A4: Once we hit our 1 year (or maybe even a little before) I was wanting Eric to propose. I kept dropping hints and bringing it up to him. Eric would repeatedly tell me it wasn’t the right time and he would really like to wait until he finished grad school (fair). After me nagging for a little while we finally had a full conversation about it. In the end, we agreed it would be best to wait. I left it alone after that. Then last summer Eric moved to Boston for a summer internship. I planned to come to visit at the end of his internship in August but because I was missing him dearly I made a spontaneous trip in July to visit for a weekend. On Saturday he took me all around downtown Boston. We walked about 10 miles that day. We ended the tour near the water where Eric told me he wanted to show me this really cool spot. We finally arrived at “the spot” but it ended up not being the right place. Eric was pretty defeated but I told him it was okay and we can just find somewhere to sit down and rest. Nearby there was a small garden area with benches and covered by trees. It was a perfect spot to rest in the shade. We walked over and sat on a bench looking out onto the garden and waterfront. I began sharing how much I loved Boston and could see us living there for a little while. Then we moved to talking about the future. Before I knew it Eric got more serious and began confessing his love for me. Not completely out of the ordinary but interesting timing I thought. It wasn’t until his face began to get red as he awkwardly slides his right side of his body off the bench towards the ground did I realize what may be happening. Eric, being someone who isn’t about grand public gestures, didn’t quite get down on one knee but was below me as he asked me to marry him. I was completely surprised! I thought this day wasn’t going to come for another year. When I called my parents to tell them they weren’t surprised, though my mom did her best to act surprised. Eric had actually called them the weekend before to ask for their blessing (ahh what a gentleman). Eric had it in the back of his mind he wanted to propose when he left for Boston. This internship was a new chapter in his life and he wanted to find a way to make me part of it. He didn’t really have a whole plan to propose that weekend but he knew it was the right moment.
Q5: We’re all about the bling… Tell us all about that ring!
A5: Eric didn’t have the ring when he proposed. He went during the week before to pick out some rings but couldn’t decide on one before he proposed. I shared I wanted something pretty but simple. So Sunday, the day after he proposed, he took me to the jewelry store and showed me what he picked out. His number one pick was a ring with two diamonds coming together. He shared it was depicting us (two souls) coming to together as one married couple.
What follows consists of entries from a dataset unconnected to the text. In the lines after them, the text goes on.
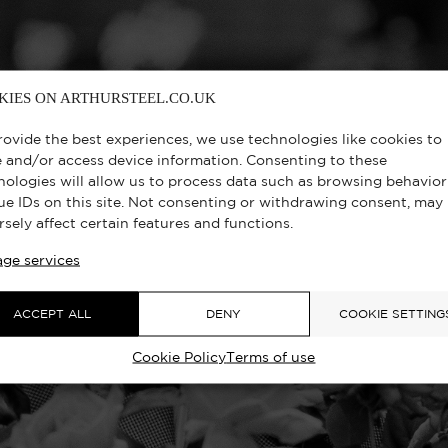
KIES ON ARTHURSTEEL.CO.UK
rovide the best experiences, we use technologies like cookies to
e and/or access device information. Consenting to these
nologies will allow us to process data such as browsing behavior
ue IDs on this site. Not consenting or withdrawing consent, may
rsely affect certain features and functions.
ge services
ACCEPT ALL
DENY
COOKIE SETTING
Cookie Policy
Terms of use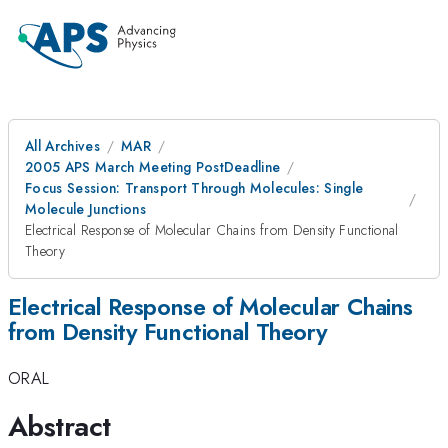
All Archives
MAR
2005 APS March Meeting PostDeadline
Focus Session: Transport Through Molecules: Single
Molecule Junctions
Electrical Response of Molecular Chains from Density Functional
Theory
Electrical Response of Molecular Chains
from Density Functional Theory
ORAL
Abstract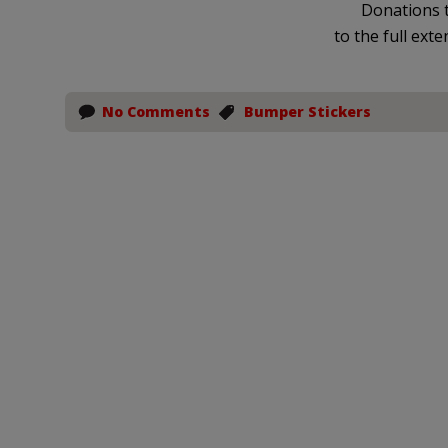
Donations t
to the full exte
No Comments
Bumper Stickers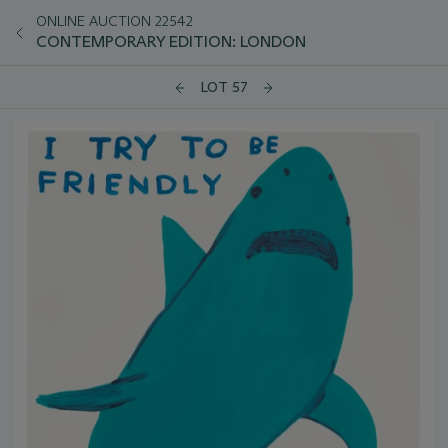
ONLINE AUCTION 22542
CONTEMPORARY EDITION: LONDON
LOT 57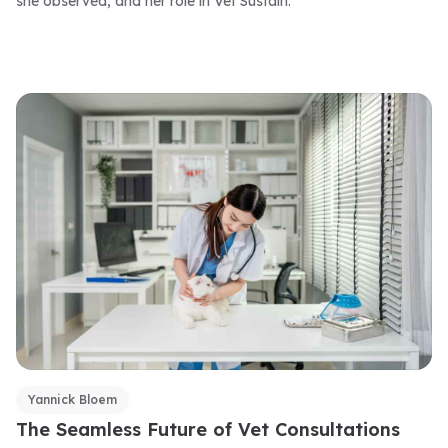
she observed, and her role in Vet Sustain.
Yannick Bloem
The Seamless Future of Vet Consultations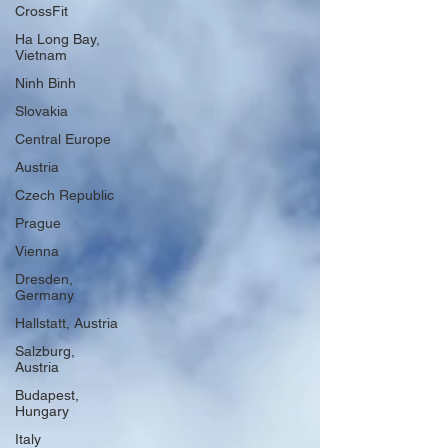
CrossFit
Ha Long Bay,
Vietnam
Ninh Binh
Slovakia
Central Europe
Austria
Czech Republic
Prague
Vienna
Dresden,
Germany
Hallstatt, Austria
Salzburg,
Austria
Budapest,
Hungary
Italy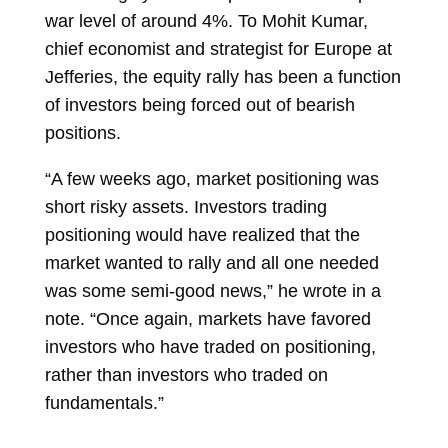
war level of around 4%. To
Mohit Kumar,
chief economist and strategist for Europe at
Jefferies, the equity rally has been a function
of investors being forced out of bearish
positions.
“A few weeks ago, market positioning was
short risky assets. Investors trading
positioning would have realized that the
market wanted to rally and all one needed
was some semi-good news,” he wrote in a
note. “Once again, markets have favored
investors who have traded on positioning,
rather than investors who traded on
fundamentals.”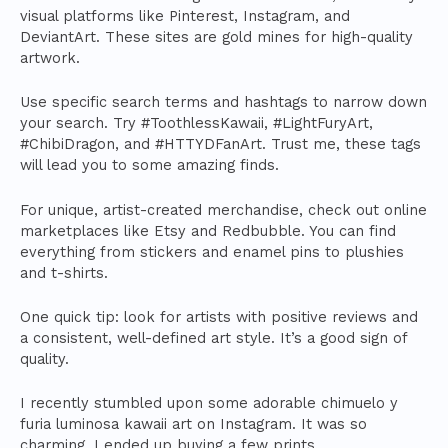
visual platforms like Pinterest, Instagram, and
DeviantArt. These sites are gold mines for high-quality
artwork.
Use specific search terms and hashtags to narrow down
your search. Try #ToothlessKawaii, #LightFuryArt,
#ChibiDragon, and #HTTYDFanArt. Trust me, these tags
will lead you to some amazing finds.
For unique, artist-created merchandise, check out online
marketplaces like Etsy and Redbubble. You can find
everything from stickers and enamel pins to plushies
and t-shirts.
One quick tip: look for artists with positive reviews and
a consistent, well-defined art style. It’s a good sign of
quality.
I recently stumbled upon some adorable chimuelo y
furia luminosa kawaii art on Instagram. It was so
charming, I ended up buying a few prints.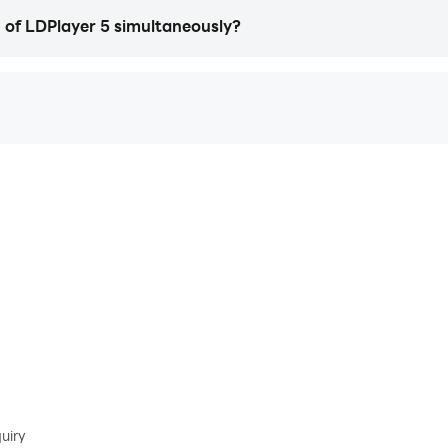
n of LDPlayer 5 simultaneously?
uiry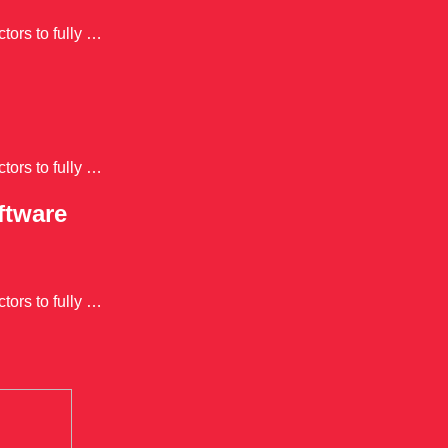
tors to fully …
tors to fully …
ftware
tors to fully …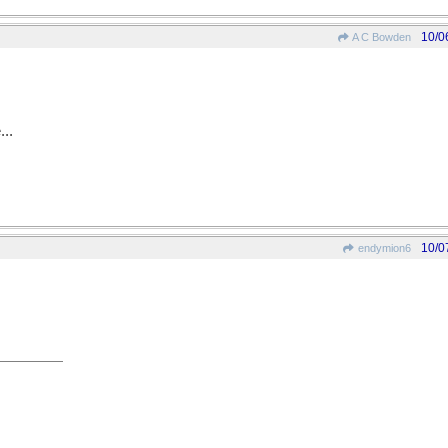
10/0
A C Bowden
...
10/0
endymion6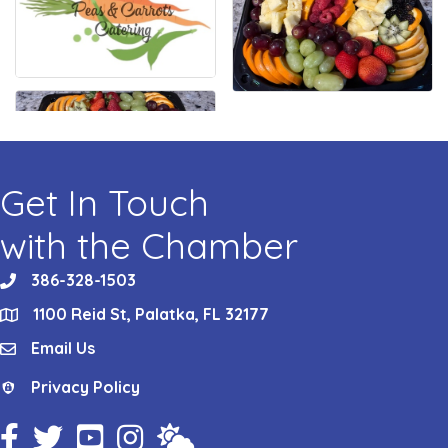
Get In Touch
with the Chamber
386-328-1503
phone
1100 Reid St, Palatka, FL 32177
location
Email Us
email
Privacy Policy
Privacy Policy
Facebook Icon
Twitter Icon
YouTube Icon
Instagram Icon
Weather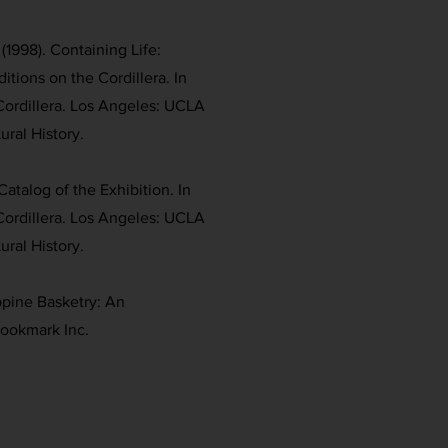
(1998). Containing Life:
itions on the Cordillera. In
Cordillera. Los Angeles: UCLA
ral History.
Catalog of the Exhibition. In
Cordillera. Los Angeles: UCLA
ral History.
ippine Basketry: An
Bookmark Inc.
It was perfect. I loved the simplicity and the thoughtfulness behind it. Needless to say, it’s the one I have!
Q6: Are you excited to start planning your wedding day? Do you have any ideas in mind yet?
A6: I’m excited for sure. However, I’ve been so busy working and being in grad school that it fully hasn’t hit me. We’ve just been chipping away at different things here and there. Right now we have most of the big things done (venue, dress, food, photographer). During our spring break, we hope to get some more things done like sending out save the dates and thinking more about the smaller details of the wedding. We are fortunate that our venue is so beautiful on its own that we don’t plan to do too much decorating. And as simple people, our biggest goal is making our wedding something to bring all our friends and family together to take part in our special day, laugh, eat delicious food, and dance carelessly throughout the night. We are just so happy and grateful for the privilege to have a wedding and have supportive parents throughout the entire process.